Over recent years, the term ‘mobility as a service’ (MaaS) has become increasingly dominant in research and industry events, as the automotive sector seeks to reshape itself to meet changing consumer travel habits. The term, which describes the shift away from personally-owned methods of transportation and towards mobility solutions that are consumed as a service has gained increasing coverage in the trade and wider media. However, technology experts Codeweavers’ MD Roland Schaack believes that to see this as a ‘future thinking’ is to underestimate what is already possible today.
“As an industry we would do well to recognise that mobility solutions are already here and have been for decades. While we can muse the new funding and usership options of the future, we would do well to learn from the success of Amazon and the demise of High St retailers. Amazon has simply been doing things better in terms of accessibility and packaging than the High Street. The lesson we must learn from this is that we need to be better at is intelligently connecting people to their next car.”
Schaack points to increasing travel by people across the UK regardless of generation as evidence that people are already picking and choosing travel options that meet their needs:
The fall in rail travel in 2017 is largely attributed to a combination of cost, over-crowding and industrial action. Again, Schaack sees this as pointing to the importance of accessibility and ease;
“Rail travel fell for the first time since 2009/10, dropping back by 1.4%, but we can be almost certain, the majority of the missing passengers still travelled by another method and it will be one they found to be more accessible.”
Accessibility, Schaack observes is already in place to support MaaS and people are using the full mix; walking, cycling, train, bus, plane and taxi. Technology is not making this happen, it already happens. Where things can get smarter is demonstrated by Uber; again their ace card is enhancing accessibility.

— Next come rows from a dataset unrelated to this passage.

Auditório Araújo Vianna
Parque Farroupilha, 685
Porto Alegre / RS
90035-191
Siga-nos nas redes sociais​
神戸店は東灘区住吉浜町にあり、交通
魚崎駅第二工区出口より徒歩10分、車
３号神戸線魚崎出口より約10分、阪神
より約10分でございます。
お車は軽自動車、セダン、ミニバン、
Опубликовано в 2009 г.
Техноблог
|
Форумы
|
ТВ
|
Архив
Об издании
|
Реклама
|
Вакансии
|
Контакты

For today’s motor manufacturers, retailer and finance providers; their immediate focus needs to be on accessibility. People are still buying cars, even if annual mileage levels have fallen back a little.
To the expression ‘buying’ rather than ‘usership,’ consumer habits suggest a shift towards changing consumer habits may be overplayed. Across motor retailing/financing, the established wisdom for many years has been that customers settle financial agreements early, with the majority seldom ever buying their car. Five year finance has commonly equated to a real term of 26 – 32 months. If anything, it is the trend towards PCH, which is harder to settle early, that will extend the usage period of a financial agreement.

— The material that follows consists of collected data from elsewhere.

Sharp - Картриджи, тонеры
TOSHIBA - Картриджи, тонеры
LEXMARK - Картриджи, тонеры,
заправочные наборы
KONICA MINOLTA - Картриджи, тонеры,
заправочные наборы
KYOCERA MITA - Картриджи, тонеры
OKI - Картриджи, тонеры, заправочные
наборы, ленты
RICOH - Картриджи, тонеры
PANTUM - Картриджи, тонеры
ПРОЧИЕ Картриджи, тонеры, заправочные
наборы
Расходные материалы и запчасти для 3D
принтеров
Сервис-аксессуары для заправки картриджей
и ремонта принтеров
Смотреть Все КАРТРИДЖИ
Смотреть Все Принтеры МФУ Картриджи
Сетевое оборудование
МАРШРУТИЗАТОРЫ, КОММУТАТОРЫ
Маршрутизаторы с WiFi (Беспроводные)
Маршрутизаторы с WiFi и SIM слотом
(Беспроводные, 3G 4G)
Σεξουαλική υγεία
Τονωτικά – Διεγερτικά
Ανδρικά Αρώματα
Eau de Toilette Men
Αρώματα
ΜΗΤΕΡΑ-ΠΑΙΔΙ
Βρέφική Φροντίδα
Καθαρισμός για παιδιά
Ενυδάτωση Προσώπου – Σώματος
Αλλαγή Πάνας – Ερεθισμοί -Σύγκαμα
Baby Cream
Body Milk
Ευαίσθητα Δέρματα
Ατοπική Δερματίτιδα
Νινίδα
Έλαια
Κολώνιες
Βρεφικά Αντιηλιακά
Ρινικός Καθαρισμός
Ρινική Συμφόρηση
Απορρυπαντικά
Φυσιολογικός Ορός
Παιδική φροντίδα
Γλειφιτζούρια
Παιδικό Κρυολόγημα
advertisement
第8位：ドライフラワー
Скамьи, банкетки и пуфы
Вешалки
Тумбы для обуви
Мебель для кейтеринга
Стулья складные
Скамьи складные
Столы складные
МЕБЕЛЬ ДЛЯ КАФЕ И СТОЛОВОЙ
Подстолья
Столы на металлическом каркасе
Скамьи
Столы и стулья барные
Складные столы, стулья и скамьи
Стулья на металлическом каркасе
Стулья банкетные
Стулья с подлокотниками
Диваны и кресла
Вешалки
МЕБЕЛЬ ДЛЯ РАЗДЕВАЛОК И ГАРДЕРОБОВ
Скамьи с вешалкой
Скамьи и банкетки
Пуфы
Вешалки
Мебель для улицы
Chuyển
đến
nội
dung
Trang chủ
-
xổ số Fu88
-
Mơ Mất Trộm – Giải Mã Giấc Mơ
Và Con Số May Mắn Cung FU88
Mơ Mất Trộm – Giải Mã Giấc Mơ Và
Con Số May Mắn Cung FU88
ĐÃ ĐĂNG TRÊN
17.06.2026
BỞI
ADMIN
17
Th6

Schaack concludes; “The demise of the car is probably being overstated, the freedom long associated with a car and thereby accessibility, remains attractive, as are convenience and security.
“What is not working so well is the accessibility to that next car; the level of friction in the process, both perceived and real is today’s major barrier. The lesson from Amazon is that as an industry we don’t need innovative new financing products immediately; what we need is to make what we have easier and more enjoyable to access.”